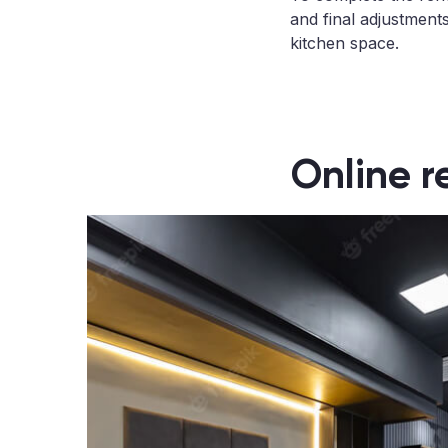
and final adjustments
kitchen space.
Online r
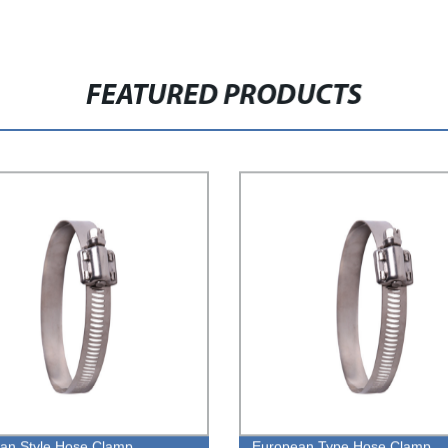
FEATURED PRODUCTS
an Style Hose Clamp
European Type Hose Clamp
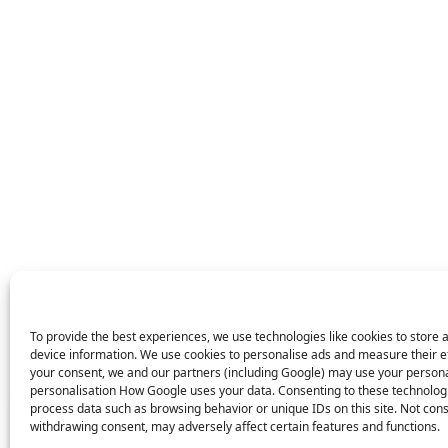
To provide the best experiences, we use technologies like cookies to store 
device information. We use cookies to personalise ads and measure their e
your consent, we and our partners (including Google) may use your persona
X
personalisation How Google uses your data. Consenting to these technologie
process data such as browsing behavior or unique IDs on this site. Not con
43 people
have started a free trial in the last 24
withdrawing consent, may adversely affect certain features and functions.
hours including Elliot, Sccott and Ellison in the last 30
mins.
Join Them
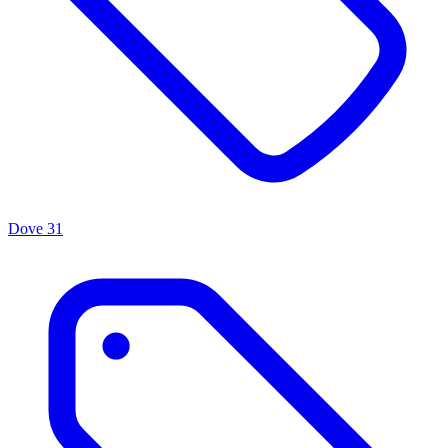
Dove
31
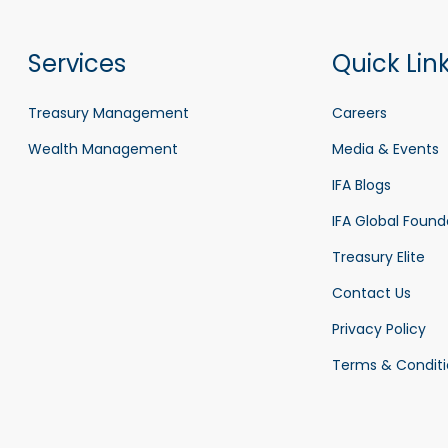
Services
Quick Lin
Treasury Management
Careers
Wealth Management
Media & Events
IFA Blogs
IFA Global Found
Treasury Elite
Contact Us
Privacy Policy
Terms & Conditi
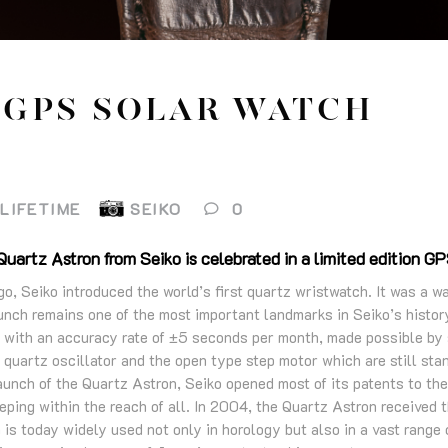
 GPS SOLAR WATCH
LIFETIME
SEIKO
0
uartz Astron from Seiko is celebrated in a limited edition G
, Seiko introduced the world’s first quartz wristwatch. It was a wa
unch remains one of the most important landmarks in Seiko’s histo
n with an accuracy rate of ±5 seconds per month, made possible by
d quartz oscillator and the open type step motor which are still st
unch of the Quartz Astron, Seiko opened most of its patents to the
ping within the reach of all. In 2004, the Quartz Astron received 
is today widely used not only in horology but also in a vast range o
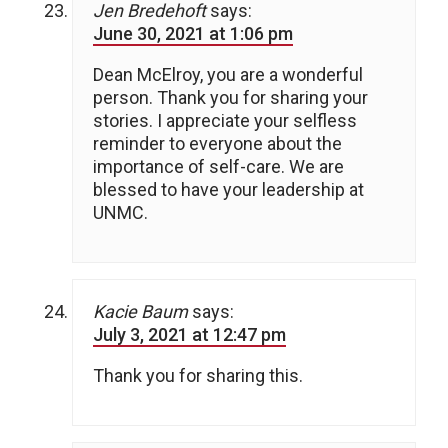
Jen Bredehoft
says:
June 30, 2021 at 1:06 pm
Dean McElroy, you are a wonderful
person. Thank you for sharing your
stories. I appreciate your selfless
reminder to everyone about the
importance of self-care. We are
blessed to have your leadership at
UNMC.
Kacie Baum
says:
July 3, 2021 at 12:47 pm
Thank you for sharing this.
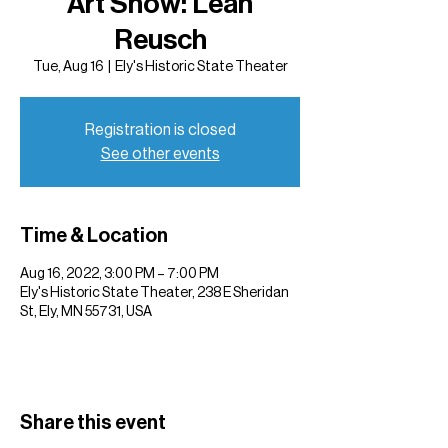
Art Show: Leah
Reusch
Tue, Aug 16
  |  
Ely's Historic State Theater
Registration is closed
See other events
Time & Location
Aug 16, 2022, 3:00 PM – 7:00 PM
Ely's Historic State Theater, 238 E Sheridan
St, Ely, MN 55731, USA
Share this event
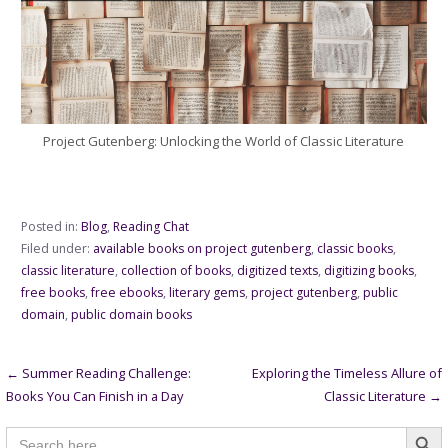
Project Gutenberg: Unlocking the World of Classic Literature
Posted in:
Blog
,
Reading Chat
Filed under:
available books on project gutenberg
,
classic books
,
classic literature
,
collection of books
,
digitized texts
,
digitizing books
,
free books
,
free ebooks
,
literary gems
,
project gutenberg
,
public
domain
,
public domain books
Post
← Summer Reading Challenge:
Exploring the Timeless Allure of
Books You Can Finish in a Day
Classic Literature →
navigation
Searc
Search
for:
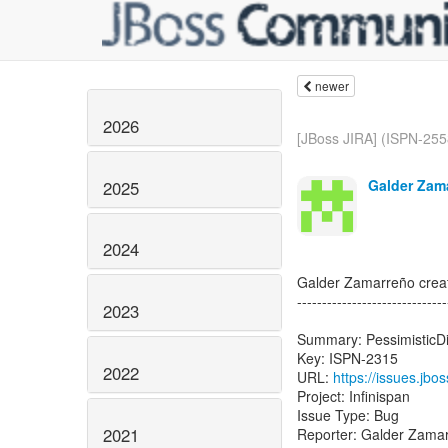
newer
2026
[JBoss JIRA] (ISPN-2558
Galder Zam
2025
2024
Galder Zamarreño crea
------------------------------
2023
Summary: PessimisticDi
Key: ISPN-2315
2022
URL:
https://issues.jb
Project: Infinispan
Issue Type: Bug
2021
Reporter: Galder Zama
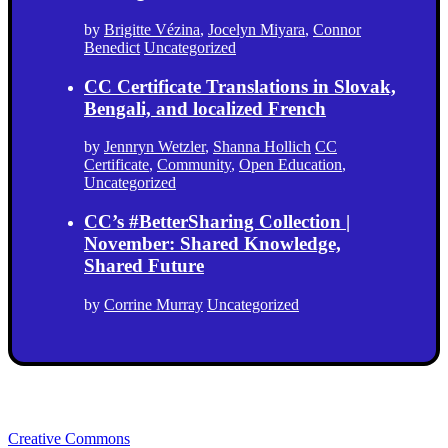
by
Brigitte Vézina
,
Jocelyn Miyara
,
Connor
Benedict
Uncategorized
CC Certificate Translations in Slovak,
Bengali, and localized French
by
Jennryn Wetzler
,
Shanna Hollich
CC
Certificate
,
Community
,
Open Education
,
Uncategorized
CC’s #BetterSharing Collection |
November: Shared Knowledge,
Shared Future
by
Corrine Murray
Uncategorized
Creative Commons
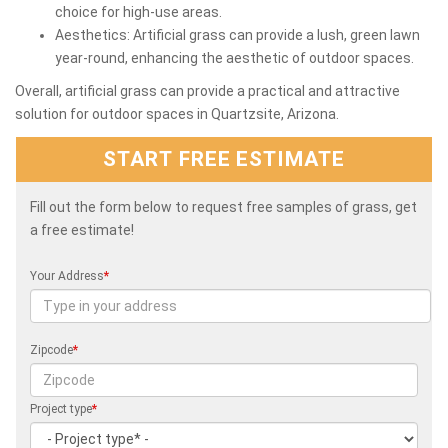
choice for high-use areas.
Aesthetics: Artificial grass can provide a lush, green lawn
year-round, enhancing the aesthetic of outdoor spaces.
Overall, artificial grass can provide a practical and attractive
solution for outdoor spaces in Quartzsite, Arizona.
START FREE ESTIMATE
Fill out the form below to request free samples of grass, get
a free estimate!
Your Address
*
Zipcode
*
Project type
*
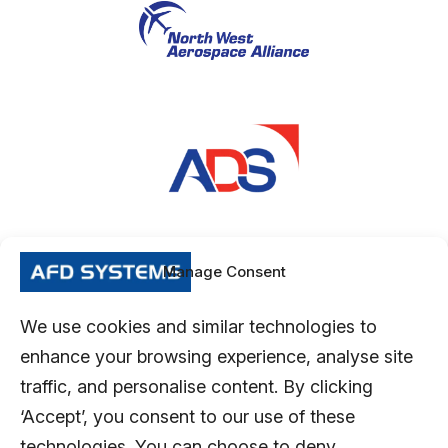
Manage Consent
We use cookies and similar technologies to
enhance your browsing experience, analyse site
traffic, and personalise content. By clicking
‘Accept’, you consent to our use of these
technologies. You can choose to deny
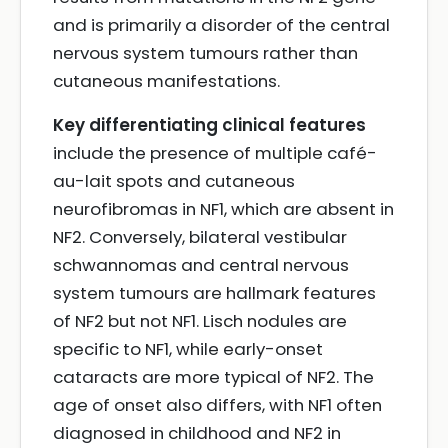
and is primarily a disorder of the central
nervous system tumours rather than
cutaneous manifestations.
Key differentiating clinical features
include the presence of multiple café-
au-lait spots and cutaneous
neurofibromas in NF1, which are absent in
NF2. Conversely, bilateral vestibular
schwannomas and central nervous
system tumours are hallmark features
of NF2 but not NF1. Lisch nodules are
specific to NF1, while early-onset
cataracts are more typical of NF2. The
age of onset also differs, with NF1 often
diagnosed in childhood and NF2 in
================================
:: Task prompt ::
Among the records, find each line where the word "Treasury" occurs, and copy it.

:: Written solution ::
Treasury Management
Treasury Elite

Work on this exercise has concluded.